Niedługo po raporcie The Wall Street Journal własny opublikował serwis Venturebeat, który potwierdza informacje WSJ i dodaje, że Apple nie zamierza w tym roku użyć nazwy iPhone 7. To oznacza, że tegoroczne smartfony z iOS zadebiutują pod inną nazwą. Jaką? Tego nie wiadomo, ale może będzie to iPhone 6SE lub iPhone 6 SE? O tym przekonamy się pewnie we wrześniu. Nazwa iPhone 7 zostanie zarezerwowana dla przyszłorocznych smartfonów. Jak dobrze wiemy, za rok iPhone skończy 10 lat i zupełne odświeżenie telefonu będzie idealnym momentem, aby to świętować.
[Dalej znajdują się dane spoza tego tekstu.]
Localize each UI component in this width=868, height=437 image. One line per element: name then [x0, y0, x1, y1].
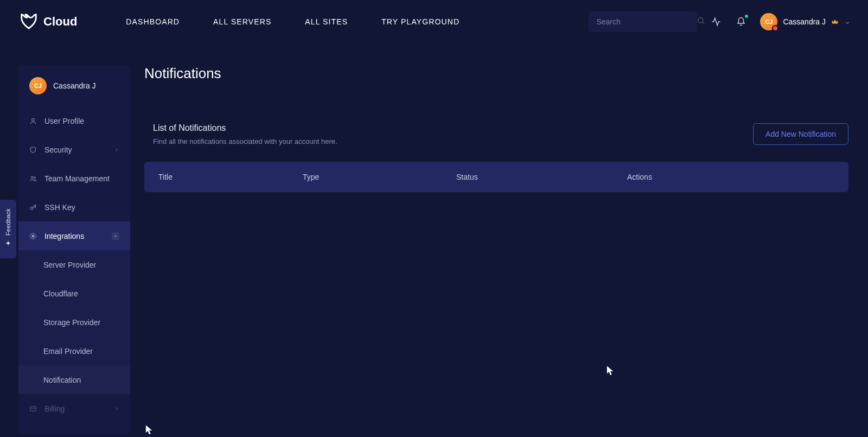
avatar-initials: CJ: [34, 83, 42, 89]
svg-point-3: [31, 176, 34, 178]
sidebar-sub-server-provider[interactable]: Server Provider: [18, 250, 130, 279]
brand-logo[interactable]: Cloud: [18, 11, 77, 32]
sidebar-item-label: Team Management: [44, 174, 119, 183]
nav-playground[interactable]: TRY PLAYGROUND: [381, 17, 459, 26]
chevron-right-icon: [114, 145, 119, 154]
sidebar-item-security[interactable]: Security: [18, 135, 130, 164]
user-name: Cassandra J: [783, 17, 826, 26]
sidebar-item-user-profile[interactable]: User Profile: [18, 106, 130, 135]
search-icon: [697, 16, 705, 27]
key-icon: [29, 204, 37, 211]
avatar: CJ: [29, 77, 47, 94]
nav-servers[interactable]: ALL SERVERS: [213, 17, 271, 26]
sidebar-item-ssh[interactable]: SSH Key: [18, 193, 130, 221]
sidebar-item-label: User Profile: [44, 117, 119, 125]
sidebar-item-team[interactable]: Team Management: [18, 164, 130, 193]
sparkle-icon: [4, 240, 12, 250]
col-type: Type: [303, 173, 456, 181]
user-icon: [29, 117, 37, 125]
sidebar-item-integrations[interactable]: Integrations: [18, 221, 130, 250]
sidebar-item-billing[interactable]: Billing: [18, 394, 130, 423]
sidebar-item-label: Billing: [44, 404, 106, 413]
sidebar-user-name: Cassandra J: [53, 81, 96, 90]
svg-point-2: [32, 118, 35, 121]
svg-rect-7: [30, 406, 36, 410]
team-icon: [29, 175, 37, 182]
notifications-indicator: [745, 15, 748, 18]
main-content: Notifications List of Notifications Find…: [130, 65, 848, 434]
sidebar-item-label: SSH Key: [44, 203, 119, 212]
nav-dashboard[interactable]: DASHBOARD: [126, 17, 180, 26]
shield-icon: [29, 146, 37, 154]
user-menu[interactable]: CJ Cassandra J: [760, 13, 851, 30]
sidebar-sub-label: Storage Provider: [43, 318, 100, 327]
svg-line-1: [703, 22, 704, 24]
svg-point-5: [30, 207, 33, 210]
sidebar-sub-label: Cloudflare: [43, 289, 78, 298]
col-actions: Actions: [627, 173, 834, 181]
table-header: Title Type Status Actions: [144, 162, 848, 192]
logo-icon: [18, 11, 39, 32]
crown-icon: [831, 18, 839, 26]
section-title: List of Notifications: [153, 123, 337, 133]
sidebar-item-label: Integrations: [44, 232, 104, 240]
search-field[interactable]: [589, 11, 697, 32]
sidebar: CJ Cassandra J User Profile Security Tea…: [18, 65, 130, 434]
sidebar-sub-storage-provider[interactable]: Storage Provider: [18, 308, 130, 337]
chevron-right-icon: [114, 404, 119, 413]
avatar-badge: [772, 25, 778, 31]
page-title: Notifications: [144, 65, 848, 82]
sidebar-sub-label: Notification: [43, 376, 81, 384]
nav-sites[interactable]: ALL SITES: [305, 17, 348, 26]
col-status: Status: [456, 173, 627, 181]
sidebar-sub-email-provider[interactable]: Email Provider: [18, 337, 130, 365]
add-notification-button[interactable]: Add New Notification: [753, 123, 848, 145]
chevron-up-icon: [112, 232, 119, 240]
activity-icon[interactable]: [710, 16, 722, 28]
col-title: Title: [158, 173, 303, 181]
billing-icon: [29, 405, 37, 413]
notifications-icon[interactable]: [735, 16, 747, 28]
avatar: CJ: [760, 13, 777, 30]
main-nav: DASHBOARD ALL SERVERS ALL SITES TRY PLAY…: [126, 17, 459, 26]
brand-name: Cloud: [43, 15, 77, 29]
sidebar-sub-notification[interactable]: Notification: [18, 365, 130, 394]
section-desc: Find all the notifications associated wi…: [153, 137, 337, 145]
feedback-tab[interactable]: Feedback: [0, 200, 16, 258]
svg-point-6: [32, 235, 34, 237]
search-input[interactable]: [596, 17, 691, 26]
sidebar-sub-label: Email Provider: [43, 347, 93, 356]
svg-point-0: [698, 18, 703, 23]
avatar-initials: CJ: [765, 18, 773, 25]
feedback-label: Feedback: [5, 208, 11, 236]
chevron-down-icon: [844, 18, 851, 25]
integrations-submenu: Server Provider Cloudflare Storage Provi…: [18, 250, 130, 394]
sidebar-sub-cloudflare[interactable]: Cloudflare: [18, 279, 130, 308]
sidebar-user[interactable]: CJ Cassandra J: [18, 65, 130, 106]
sidebar-sub-label: Server Provider: [43, 261, 96, 269]
sidebar-item-label: Security: [44, 145, 106, 154]
gear-icon: [29, 232, 37, 240]
svg-point-4: [34, 176, 35, 178]
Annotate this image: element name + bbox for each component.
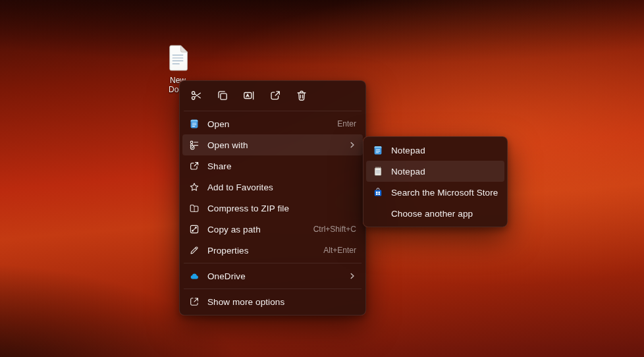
menu-item-open-with[interactable]: Open with [182, 134, 363, 155]
menu-divider [184, 263, 362, 263]
menu-item-properties[interactable]: Properties Alt+Enter [182, 240, 363, 261]
menu-item-label: Properties [207, 246, 315, 256]
rename-button[interactable] [236, 86, 261, 107]
menu-item-open[interactable]: Open Enter [182, 113, 363, 134]
submenu-item-choose-another-app[interactable]: Choose another app [366, 203, 504, 224]
menu-divider [184, 288, 362, 289]
copy-icon [217, 90, 228, 103]
rename-icon [243, 90, 255, 103]
notepad-classic-icon [373, 166, 383, 177]
menu-item-label: Copy as path [207, 225, 306, 234]
menu-divider [184, 111, 362, 111]
properties-icon [189, 245, 200, 256]
menu-item-label: OneDrive [207, 271, 340, 281]
trash-icon [296, 90, 308, 103]
menu-item-shortcut: Alt+Enter [323, 246, 356, 255]
delete-button[interactable] [289, 86, 314, 107]
microsoft-store-icon [373, 187, 383, 198]
notepad-modern-icon [373, 145, 383, 155]
share-icon [269, 90, 281, 103]
submenu-item-label: Notepad [391, 167, 498, 177]
menu-item-show-more-options[interactable]: Show more options [182, 291, 363, 312]
menu-item-label: Compress to ZIP file [207, 204, 356, 213]
menu-item-copy-as-path[interactable]: Copy as path Ctrl+Shift+C [182, 219, 363, 240]
context-menu-toolbar [182, 84, 363, 109]
chevron-right-icon [348, 272, 356, 280]
star-icon [189, 182, 200, 192]
submenu-item-label: Search the Microsoft Store [391, 188, 498, 198]
menu-item-shortcut: Enter [337, 119, 356, 128]
share-button[interactable] [263, 86, 288, 107]
notepad-app-icon [189, 119, 200, 129]
menu-item-label: Open with [207, 140, 340, 150]
open-with-submenu: Notepad Notepad Search the Microsoft Sto… [363, 136, 508, 227]
menu-item-label: Show more options [207, 297, 356, 307]
context-menu: Open Enter Open with [179, 80, 366, 316]
submenu-item-search-microsoft-store[interactable]: Search the Microsoft Store [366, 182, 504, 203]
submenu-item-label: Notepad [391, 146, 498, 155]
menu-item-label: Open [207, 119, 329, 129]
submenu-item-notepad-modern[interactable]: Notepad [366, 140, 504, 161]
menu-item-add-to-favorites[interactable]: Add to Favorites [182, 177, 363, 198]
scissors-icon [190, 90, 202, 103]
empty-icon-spacer [373, 208, 383, 219]
menu-item-label: Add to Favorites [207, 182, 356, 192]
zip-folder-icon [189, 203, 200, 213]
document-icon [167, 45, 189, 74]
submenu-item-label: Choose another app [391, 209, 498, 219]
menu-item-shortcut: Ctrl+Shift+C [313, 225, 356, 234]
menu-item-onedrive[interactable]: OneDrive [182, 265, 363, 287]
menu-item-share[interactable]: Share [182, 155, 363, 177]
copy-button[interactable] [210, 86, 235, 107]
open-with-icon [189, 140, 200, 150]
menu-item-compress-to-zip[interactable]: Compress to ZIP file [182, 198, 363, 219]
submenu-item-notepad-classic[interactable]: Notepad [366, 161, 504, 182]
onedrive-cloud-icon [189, 271, 200, 281]
copy-path-icon [189, 224, 200, 234]
show-more-icon [189, 296, 200, 307]
share-icon [189, 161, 200, 171]
menu-item-label: Share [207, 161, 356, 171]
cut-button[interactable] [184, 86, 209, 107]
chevron-right-icon [348, 141, 356, 149]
Apple zamierza rozstać się z dwurocznym cyklem dla iPhone’ów i postawi na trzyletni cykl. Co pewnie nie jest złym pomysłem, ale z drugiej strony może to nieznacznie pogorszyć sprzedaż iPhone’ów, bo ludzie będą je wymieniać rzadziej. Już teraz modele 6s nie spotkały się z takim zainteresowaniem, na które liczyło Apple. Jak dobrze pamiętamy, w zeszłym kwartale doszło do historycznego spadku sprzedaży smartfonów z iOS i wiele wskazuje na to, że sytuacja może dotyczyć całego 2016 roku.